Alert: dbAuditing Nonstandard audit db configuration

ProTop has a new alert to inform you that your audit-related databases do not conform to best practices.

Example alert:


What does it mean?

An OpenEdge Auditing-enabled database contains a schema that allows audited events to be captured and stored within that database.  The audit data is not intended to be read directly from the application database that created it; instead, it is meant to be archived and loaded into an audit reporting database.  Therefore, when configured in the source database, the audit indexes are not supposed to be enabled.  Enabling these indexes causes a write performance penalty in your production application that is being audited.

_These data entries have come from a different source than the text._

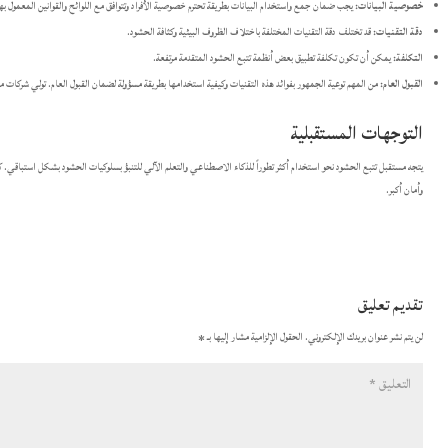
خصوصية البيانات:
يجب ضمان جمع واستخدام البيانات بطريقة تحترم خصوصية الأفراد وتتوافق مع اللوائح والقوانين المعمول بها
دقة التقنيات:
قد تختلف دقة التقنيات المختلفة باختلاف الظروف البيئية وكثافة الحشود.
التكلفة:
يمكن أن تكون تكلفة تطبيق بعض أنظمة تتبع الحشود المتقدمة مرتفعة.
القبول العام:
من المهم توعية الجمهور بفوائد هذه التقنيات وكيفية استخدامها بطريقة مسؤولة لضمان القبول العام. تولي شركات 
التوجهات المستقبلية
يتجه مستقبل تتبع الحشود نحو استخدام أكثر تطوراً للذكاء الاصطناعي والتعلم الآلي للتنبؤ بسلوكيات الحشود بشكل استباقي. ك
وأمان أكبر.
تقديم تعليق
لن يتم نشر عنوان بريدك الإلكتروني.
الحقول الإلزامية مشار إليها بـ
*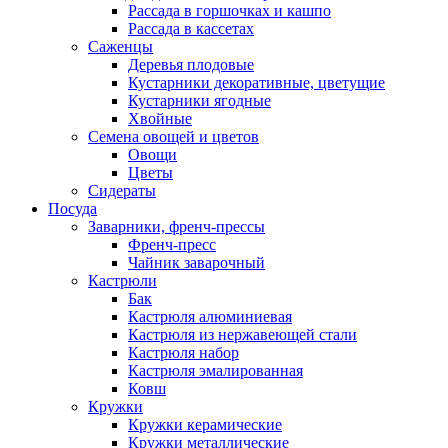
Рассада в горшочках и кашпо
Рассада в кассетах
Саженцы
Деревья плодовые
Кустарники декоративные, цветущие
Кустарники ягодные
Хвойные
Семена овощей и цветов
Овощи
Цветы
Сидераты
Посуда
Заварники, френч-прессы
Френч-пресс
Чайник заварочный
Кастрюли
Бак
Кастрюля алюминиевая
Кастрюля из нержавеющей стали
Кастрюля набор
Кастрюля эмалированная
Ковш
Кружки
Кружки керамические
Кружки металлические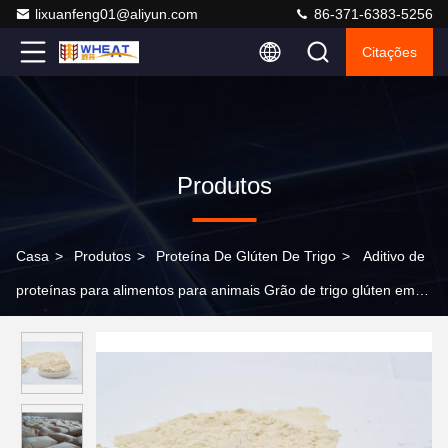
lixuanfeng01@aliyun.com
86-371-6383-5256
Citações
Produtos
Casa
>
Produtos
>
Proteína De Glúten De Trigo
>
Aditivo de
proteínas para alimentos para animais Grão de trigo glúten em
pó Olor de trigo natural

This alert lets you know if:

  1. Your audited database contains active audit-related indexes; it should not.
  2. Your audit reporting database contains active application indexes and, therefore, application data. There should be no application data or indexes in the audit reporting database. Or, the audit reporting database may not have all audit reporting indexes activated. 

If any of these circumstances are in play, you will get an alert.

What do I do about it?

  1. Check for and disable active auditing indexes in the database being audited.
  2. Check for and remove application data and indexes from the audit reporting database.
  3. Make sure all audit reporting indexes are enabled in the audit reporting database.